一口に「日本語」といっても、その歴史は長く、古くから残り伝わってきた書き言葉だけでも厖大な史料があって、それこそ簡単には見通し難いようにも見える対象ですね。こういう対象を、どのように眺めたり検討したりできるか。実際、どんなふうになさってきたか、ということを、この機会に伺ってみたいと思っています。
学術の歴史を検討するにあたって、その最重要の手段である言語を避けては通れません。そんなこともあって、私はいつ頃からか、今野さんのご著書や論文を探し読むようになりました。なかなか年季の入った読者です。『消された漱石――明治の日本語の探し方』(笠間書院、2008)や『振仮名の歴史』(集英社新書、2009)あたりからはじまって、『漢語辞書論攷』(港の人、2011)、『百年前の日本語――書きことばが揺れた時代』(岩波新書、2012)を読むころには、「どうも私はこの今野真二先生という人の書くものを、ともかく全部読んだほうがよさそうだ」と考えるようになっていたと思います。
私はしばしば、そんなふうにして、分野ごとの指南役、あるいは脳内ボードメンバーとでも申しましょうか、そういう存在を設定しているのです。そこで、誠に勝手ながら日本語の歴史については、今野さんの仕事を手がかりにして、参照されているものも含めて辿っていこうと考えたのでした。
そういう場合の常として、手元で今野さんの著作リストを作っています。これまで発表された論文やご著書には、どんなものがあるかを一望しようというわけです。手にして読んだものを中心に、ネットで調べたことも含めて、コンピュータでこしらえています。
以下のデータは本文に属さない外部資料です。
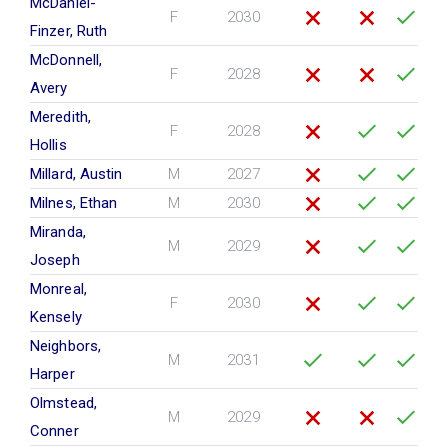
McDaniel-
F
2030
Finzer, Ruth
McDonnell,
F
2028
Avery
Meredith,
F
2028
Hollis
Millard, Austin
M
2027
Milnes, Ethan
M
2030
Miranda,
M
2029
Joseph
Monreal,
F
2030
Kensely
Neighbors,
M
2031
Harper
Olmstead,
M
2029
Conner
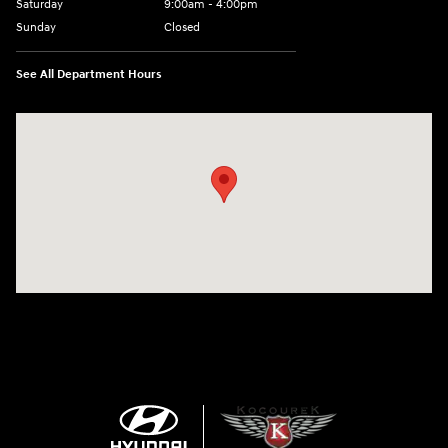
Saturday
9:00am - 4:00pm
Sunday
Closed
See All Department Hours
Visit us at: 152201 Morning Glory Ln Wausau, WI 54401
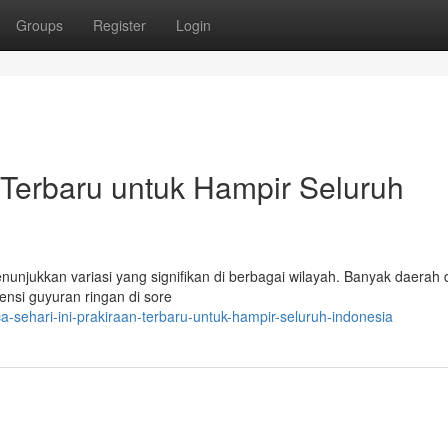
Groups
Register
Login
n Terbaru untuk Hampir Seluruh
nunjukkan variasi yang signifikan di berbagai wilayah. Banyak daerah 
nsi guyuran ringan di sore
-sehari-ini-prakiraan-terbaru-untuk-hampir-seluruh-indonesia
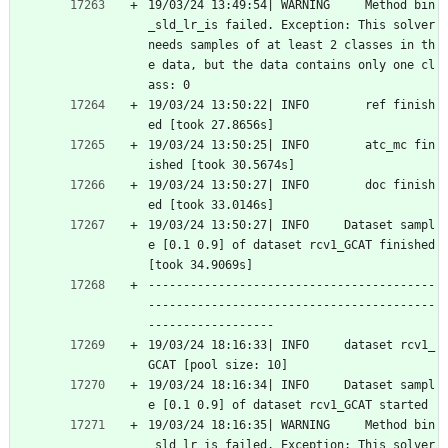
19/03/24 13:49:54| WARNING     Method bin
_sld_lr_is failed. Exception: This solver 
needs samples of at least 2 classes in th
e data, but the data contains only one cl
ass: 0
19/03/24 13:50:22| INFO        ref finish
ed [took 27.8656s]
19/03/24 13:50:25| INFO        atc_mc fin
ished [took 30.5674s]
19/03/24 13:50:27| INFO        doc finish
ed [took 33.0146s]
19/03/24 13:50:27| INFO     Dataset sampl
e [0.1 0.9] of dataset rcv1_GCAT finished 
[took 34.9069s]
-----------------------------------------
-----------------------------------------
------------------
19/03/24 18:16:33| INFO     dataset rcv1_
GCAT [pool size: 10]
19/03/24 18:16:34| INFO     Dataset sampl
e [0.1 0.9] of dataset rcv1_GCAT started
19/03/24 18:16:35| WARNING     Method bin
_sld_lr_is failed. Exception: This solver 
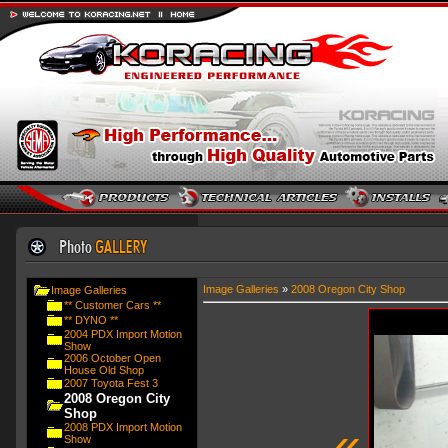
Image Galleries
»
2008 Oregon City Shop
Image Galleries
** Customer Cars **
** DYNO **
2004 PDX Import Motion
Show
2006 October Open
House Old Shop
2007 Toyota Fest 3
2008 Oregon City
Shop
«
2008 PDX Import Motion
Show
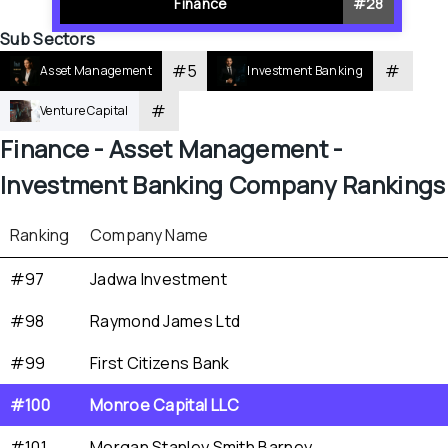
Finance
#
28
Sub Sectors
#
5
#
Asset Management
Investment Banking
#
Venture Capital
Finance - 
Asset Management - 
Investment Banking
 Company Rankings
Ranking
Company Name
#97
Jadwa Investment
#98
Raymond James Ltd
#99
First Citizens Bank
#100
Monroe Capital LLC
#101
Morgan Stanley Smith Barney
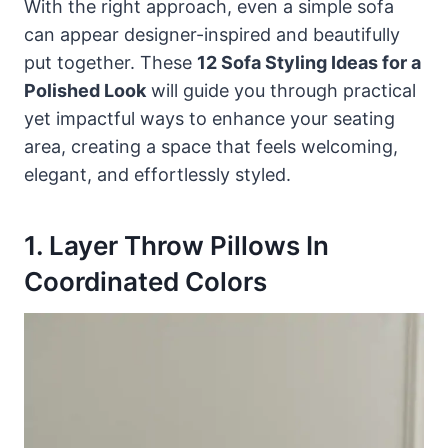
With the right approach, even a simple sofa
can appear designer-inspired and beautifully
put together. These
12 Sofa Styling Ideas for a
Polished Look
will guide you through practical
yet impactful ways to enhance your seating
area, creating a space that feels welcoming,
elegant, and effortlessly styled.
1. Layer Throw Pillows In
Coordinated Colors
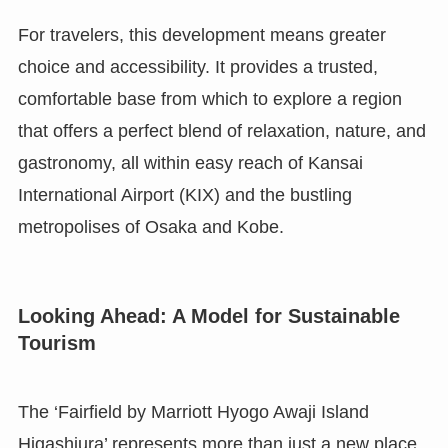
For travelers, this development means greater
choice and accessibility. It provides a trusted,
comfortable base from which to explore a region
that offers a perfect blend of relaxation, nature, and
gastronomy, all within easy reach of Kansai
International Airport (KIX) and the bustling
metropolises of Osaka and Kobe.
Looking Ahead: A Model for Sustainable
Tourism
The ‘Fairfield by Marriott Hyogo Awaji Island
Higashiura’ represents more than just a new place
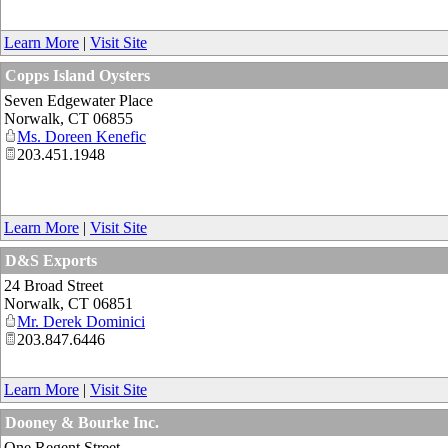
Learn More
|
Visit Site
Copps Island Oysters
Seven Edgewater Place
Norwalk
,
CT
06855
Ms. Doreen Kenefic
203.451.1948
Learn More
|
Visit Site
D&S Exports
24 Broad Street
Norwalk
,
CT
06851
Mr. Derek Dominici
203.847.6446
Learn More
|
Visit Site
Dooney & Bourke Inc.
One Regent Street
本については、単著をはじめ、その文庫版や、共著、編著を含めて、私が見落としていなければ、先日刊行された『日本語の教養100』(河出新書、2021)まで、64冊が登録されています。最初のご著書、『仮名表記論攷』(清文堂出版)が2001年ですから、本に限ってみても20年でこれだけのお仕事をされているわけです。
こうしてリストにしてみるといっそうよく分かることがあります。一つはそのお仕事のペースです。かねてから、今野さんは三人くらいいるのではないかと睨んでおりました。なにしろご著書だけを見ても、2009年以降は、毎年5、6冊を出しておられます。もっとも少なかった2012年でも3冊で、一等多かった2014年にいたっては9冊。月刊とまではいかないものの、平均するとほとんど隔月で本が出ている勘定。書店で新著を見かけるたび、「月刊今野先生だ」と冗談交じりに言っていたのですが、これには改めて驚きました。
他にも多作な著者がいないわけではありません。ただ、私が見ている範囲でのことではありますが、多くの場合、途中から自著の二番煎じ、三番煎じ、語り下ろしなどが増えてきて、どれがどの本か区別しがたくなるケースもままあります(そのやり方も、年間七万点以上という厖大な本が刊行され、流れ去ってゆく現在の出版環境を考えると、まったく無意味だとは思いません)。それに対して今野さんの本は、毎回新たな材料や見方を提示しておられるので、読者としては飛ばし読みができず、そのつどじっくり読むことになります。
また、著作リストからは、テーマの広がりも目に入ります。文字資料が残っている範囲で見ても、古代から現代まで、それなりの歴史がある日本語について、室町、戦国時代、江戸、明治から近現代と、広い期間とその変遷を扱っておられる。そして漢字や仮名といった表記、文献、辞書、文学、作文、ことばあそびなど、多様な側面をとりあげています。
加えていえば、ご著書にある『文献から読み解く日本語の歴史――鳥瞰虫瞰』(笠間書院、2005)というタイトルの通りというべきか、鳥の眼と虫の眼の双方から日本語の姿とその歴史的変遷を追跡していらっしゃる。つまり、歴史的な変遷という大きな流れと、個別具体的な文献のあくまで具体的な読解と分析という細部への注意がどの本にも共通しているように見えます。こう言葉にしてしまうとなんだか簡単なようにも思えますが、実際にやるとなるとこれは容易なことではありません。
私の素朴な疑問は、こうです。なにをどうしたら、このように日本語を研究できるのか。あるいは、このような幅と多様な視点で日本語を検討してこられた今野さんには、その歴史と現在はどのように見えているのか。
そして、せっかくの機会でもありますから、もう少しわがままを申せば、これを先ほどの学術史という関心と重ね合わせてみたいと思うのです。学術にはさまざまな側面がありますが、大きく捉えれば、この世界を知ろうとする営みと言えそうです。対象はなんであれ、私たち人間は、経験を通じてなにごとかを感じ、思いつき、考え、試すことから、世界についてなにがしかの知識を得る。また、それを人に伝え、検討し、必要に応じて修正したり置き換えたりするわけです。その際、言語はとても重要な役割を果たしています。ものを考えるにしても、人に伝えるにしても不可欠です。
というわけで、いささか粗雑な話で恐縮ですが、学術やその歴史と言語の関係をめぐって今野さんと、ああでもないこうでもないとお話ししてみたいと思うのです。言い換えれば、この往復書簡が、世界と言語と知識の関係について、鳥の眼、虫の眼、互いの眼で考えてみる場になればいいなと願っています。
随分大きな風呂敷を広げてしまったかもしれません。こんなにあれこれ書いておきながら申しあげるのもなんですけれど、今野さんには、ここに記してきたことに関わるか否かを気になさらず書いていただければ幸いです。
これから、どんなお話になるか、とても楽しみにしています。どうぞよろしくお願い申しあげます。